Torgrim on October 10th, 2007 at 4:19 am - Permalink
What is happening in Seoul?
I’ve lived here for 3 months now and think it is totally over-rated. Unless you speak Korean, there are no useful webservices for English-speaking expats.
Besides that, lifestyles are no different than any large western city. I’m from Dallas and there were just as many people attached to their cell phones and media players.
The same goes for PC Bangs, unless you speak Korean, it is a major disappointment. Besides do you really want to sit in a smoke-filled noisy room filled with unemployed starcraft players? It’s not nearly as romantic as Wired magazine paints it.
Here’s a piece I put together detailing the economics of this situation: http://www.mises.org/story/2661
Tim Swanson on October 10th, 2007 at 5:12 am - Permalink
Infinite bandwidth would be infinitely expensive to build unless every element was free to build. Did I miss Cisco’s merger with Oxfam…?
While a number of elements are considered here, the article does not cover the whole distribution chain (note link is uk specific).
Consider for example the electricity required to power an infinite amount of bandwidth and serve an inifinte amount of content. Do we have inifinite energy reserves? Nope, sorry.
Bandwidth has never been free, and it never will be. Perhaps 14.4kbps is “free” (to a number of significant figures) but just as the price of that declines, so the the bar gets raised… The net result is that you pay about the same for an ever increasing amount of capacity. You will never get an inifinite amount unless you get infinitely old… :-)
Jeremy Penston on October 10th, 2007 at 6:00 am - Permalink
Wow !! I just learned that the light has a speed limit.
What’s the point of sensational headlines without content? Do you think it increases circulation? I would say you will loose some.
Satish Sharma on October 10th, 2007 at 7:01 am - Permalink
Tim – in Seoul I was referring to the technology advances on WiFi and WiMax. From what I’ve seen in Seoul the government and various companies are working on some interesting last mile technologies. That being said, I am well aware that the end result does not match the hype yet….
Jeremy – I’m not sure I agree that only getting old is the answer :) If an enterprise can get a 1Gbps of capacity from A to B for $10/month is that close enough to free? Granted, it’s not $0, but I think we’re getting reasonably close in the coming years.
Satish – I was not trying to be sensational or content-free. Rather, I was trying to provoke a discussion on the uses of infinite (or nearly infinite) bandwidth. Any thoughts what you would do with infinite bandwidth?
Allan Leinwand on October 10th, 2007 at 7:23 am - Permalink
yes, extrememly boring post…. i would have expected more from this site…

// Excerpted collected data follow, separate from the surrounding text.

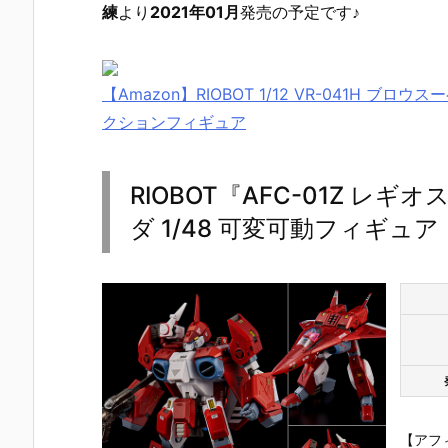
練
より
2021年01月
発売の予定です♪
【Amazon】RIOBOT 1/12 VR-041H ブロ
クションフィギュア
RIOBOT『AFC-01Ζ 
ダ 1/48 可変可動フィギュ
【フルメタ】
【ガンプラ】
【ガンプラ】
【ガンプラ
1/35『ARX-8
MG 1/100
RG 1/144『シ
RG 1/144『
レーバテイン
『リ・ガズィ
ナンジュ［ス
ガンダム（
【アフ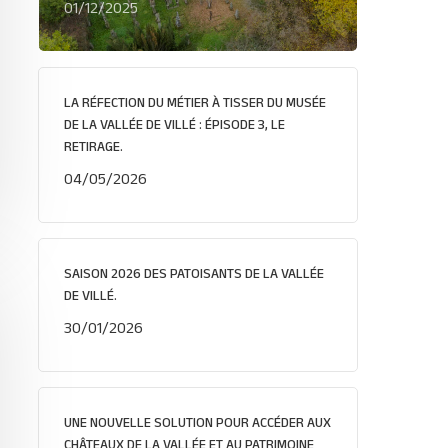
01/12/2025
LA RÉFECTION DU MÉTIER À TISSER DU MUSÉE
DE LA VALLÉE DE VILLÉ : ÉPISODE 3, LE
RETIRAGE.
04/05/2026
SAISON 2026 DES PATOISANTS DE LA VALLÉE
DE VILLÉ.
30/01/2026
UNE NOUVELLE SOLUTION POUR ACCÉDER AUX
CHÂTEAUX DE LA VALLÉE ET AU PATRIMOINE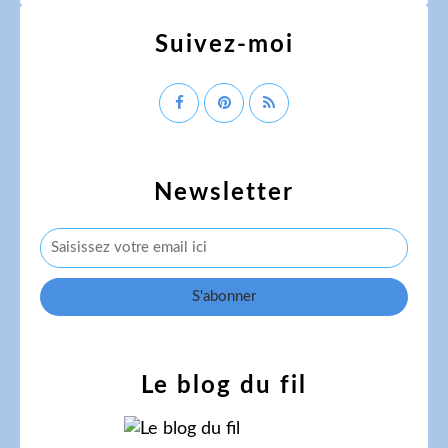
Suivez-moi
Newsletter
Le blog du fil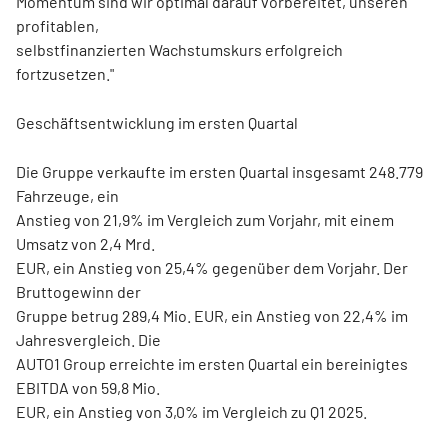
Momentum sind wir optimal darauf vorbereitet, unseren
profitablen,
selbstfinanzierten Wachstumskurs erfolgreich
fortzusetzen."
Geschäftsentwicklung im ersten Quartal
Die Gruppe verkaufte im ersten Quartal insgesamt 248.779
Fahrzeuge, ein
Anstieg von 21,9% im Vergleich zum Vorjahr, mit einem
Umsatz von 2,4 Mrd.
EUR, ein Anstieg von 25,4% gegenüber dem Vorjahr. Der
Bruttogewinn der
Gruppe betrug 289,4 Mio. EUR, ein Anstieg von 22,4% im
Jahresvergleich. Die
AUTO1 Group erreichte im ersten Quartal ein bereinigtes
EBITDA von 59,8 Mio.
EUR, ein Anstieg von 3,0% im Vergleich zu Q1 2025.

Dean on October 10th, 2007 at 7:38 am - Permalink
Infinite bandwidth would be nice, for sure, but it is a dream, and it will remain a dream for years.

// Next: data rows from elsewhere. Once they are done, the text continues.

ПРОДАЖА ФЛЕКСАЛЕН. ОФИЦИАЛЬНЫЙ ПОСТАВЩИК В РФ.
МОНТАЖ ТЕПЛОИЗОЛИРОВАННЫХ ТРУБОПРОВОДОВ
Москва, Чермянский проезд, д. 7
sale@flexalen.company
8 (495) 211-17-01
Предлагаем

Here in France, and generally speaking in Western Europe, we benefit of very interesting broadband offers : Living in Lyon, I have an ADSL access with 16 Mb/s downstream + 2 Mb/s upstream + unlimited volume of data exchanged for not much than 15 € per month (OK, about 20 $ because the € vs $ is higher than ever. And within less than a year, thanks to FTTH deployment, I’ll have not less than 100 Mb/s downstream AND upstream, unlimited volume, for 70 € per month, about 100 bucks :-)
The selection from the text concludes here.